#### [EXERCISE INSTRUCTIONS]
From the first line to the last, copy the material exactly and leave the pictures out.

#### [SOURCE MATERIAL]
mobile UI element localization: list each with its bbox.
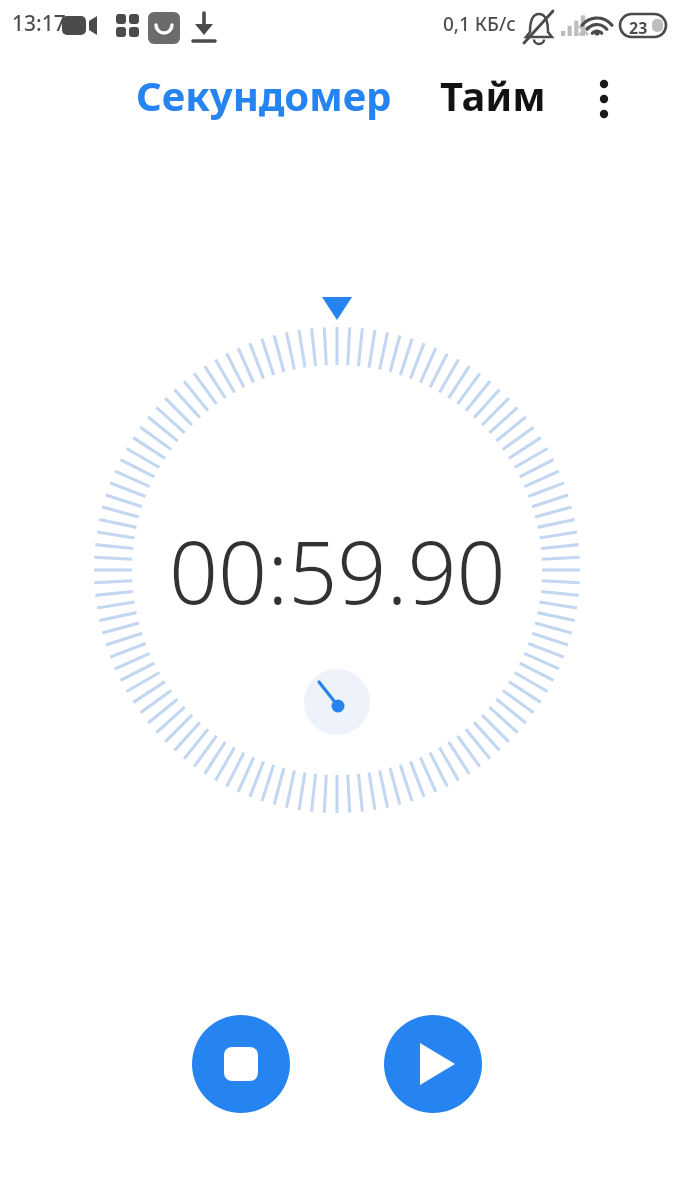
staticText: Секундомер — [136, 68, 392, 122]
button[interactable]: More options — [580, 70, 628, 126]
staticText: 13:17 — [12, 9, 66, 38]
staticText: Тайм — [440, 68, 546, 122]
staticText: 0,1 КБ/с — [443, 11, 516, 37]
staticText: 23 — [629, 17, 648, 39]
button[interactable]: Тайм — [440, 64, 570, 126]
staticText: 00:59.90 — [169, 512, 506, 629]
button[interactable]: Stop — [192, 1015, 290, 1113]
button[interactable]: Секундомер — [118, 64, 410, 126]
button[interactable]: Start — [384, 1015, 482, 1113]
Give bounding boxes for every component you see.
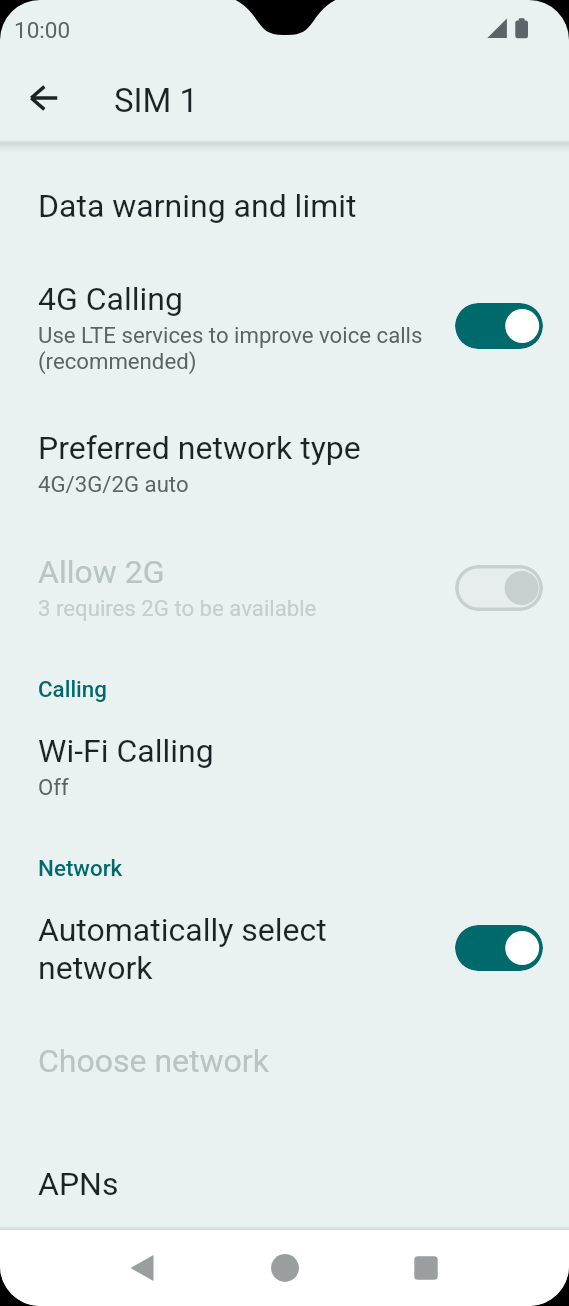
button[interactable]: On — [455, 303, 543, 349]
button[interactable]: Choose network — [0, 1042, 569, 1080]
staticText: 4G Calling — [38, 280, 183, 318]
staticText: Preferred network type — [38, 429, 361, 467]
button[interactable]: Off — [455, 565, 543, 611]
button[interactable]: Recent apps — [402, 1244, 450, 1292]
staticText: 3 requires 2G to be available — [38, 595, 317, 621]
button[interactable]: Wi-Fi Calling — [0, 732, 569, 800]
staticText: Off — [38, 774, 69, 800]
staticText: Automatically select network — [38, 911, 443, 987]
staticText: 10:00 — [14, 17, 71, 43]
staticText: APNs — [38, 1165, 119, 1203]
staticText: Choose network — [38, 1042, 269, 1080]
staticText: 4G/3G/2G auto — [38, 471, 189, 497]
button[interactable]: Home — [261, 1244, 309, 1292]
staticText: Wi-Fi Calling — [38, 732, 214, 770]
staticText: Allow 2G — [38, 553, 165, 591]
button[interactable]: Allow 2G — [0, 553, 569, 621]
button[interactable]: 4G Calling — [0, 280, 569, 374]
staticText: SIM 1 — [114, 81, 199, 120]
button[interactable]: APNs — [0, 1165, 569, 1203]
staticText: Network — [38, 855, 123, 881]
button[interactable]: Navigate up — [20, 74, 68, 122]
button[interactable]: Automatically select network — [0, 911, 569, 987]
button[interactable]: Preferred network type — [0, 429, 569, 497]
staticText: Calling — [38, 676, 107, 702]
staticText: Use LTE services to improve voice calls … — [38, 322, 443, 374]
button[interactable]: Back — [118, 1244, 166, 1292]
staticText: Data warning and limit — [38, 187, 357, 225]
button[interactable]: Data warning and limit — [0, 187, 569, 225]
button[interactable]: On — [455, 925, 543, 971]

#### [SOLVED PROBLEM]
mobile UI element localization: list each with its bbox.
staticText: Секундомер — [136, 68, 392, 122]
button[interactable]: More options — [580, 70, 628, 126]
staticText: 13:17 — [12, 9, 66, 38]
staticText: Тайм — [440, 68, 546, 122]
staticText: 0,1 КБ/с — [443, 11, 516, 37]
staticText: 23 — [629, 17, 648, 39]
button[interactable]: Тайм — [440, 64, 570, 126]
staticText: 00:59.90 — [169, 512, 506, 629]
button[interactable]: Stop — [192, 1015, 290, 1113]
button[interactable]: Секундомер — [118, 64, 410, 126]
button[interactable]: Start — [384, 1015, 482, 1113]
Give bounding boxes for every component you see.
button[interactable]: On — [455, 303, 543, 349]
button[interactable]: Choose network — [0, 1042, 569, 1080]
staticText: 4G Calling — [38, 280, 183, 318]
staticText: Preferred network type — [38, 429, 361, 467]
button[interactable]: Off — [455, 565, 543, 611]
button[interactable]: Recent apps — [402, 1244, 450, 1292]
staticText: 3 requires 2G to be available — [38, 595, 317, 621]
button[interactable]: Wi-Fi Calling — [0, 732, 569, 800]
staticText: Off — [38, 774, 69, 800]
staticText: Automatically select network — [38, 911, 443, 987]
staticText: 10:00 — [14, 17, 71, 43]
staticText: APNs — [38, 1165, 119, 1203]
staticText: Choose network — [38, 1042, 269, 1080]
staticText: 4G/3G/2G auto — [38, 471, 189, 497]
button[interactable]: Home — [261, 1244, 309, 1292]
staticText: Wi-Fi Calling — [38, 732, 214, 770]
staticText: Allow 2G — [38, 553, 165, 591]
button[interactable]: Allow 2G — [0, 553, 569, 621]
button[interactable]: 4G Calling — [0, 280, 569, 374]
staticText: SIM 1 — [114, 81, 199, 120]
button[interactable]: APNs — [0, 1165, 569, 1203]
staticText: Network — [38, 855, 123, 881]
button[interactable]: Navigate up — [20, 74, 68, 122]
button[interactable]: Automatically select network — [0, 911, 569, 987]
button[interactable]: Preferred network type — [0, 429, 569, 497]
staticText: Calling — [38, 676, 107, 702]
staticText: Use LTE services to improve voice calls … — [38, 322, 443, 374]
button[interactable]: Back — [118, 1244, 166, 1292]
staticText: Data warning and limit — [38, 187, 357, 225]
button[interactable]: Data warning and limit — [0, 187, 569, 225]
button[interactable]: On — [455, 925, 543, 971]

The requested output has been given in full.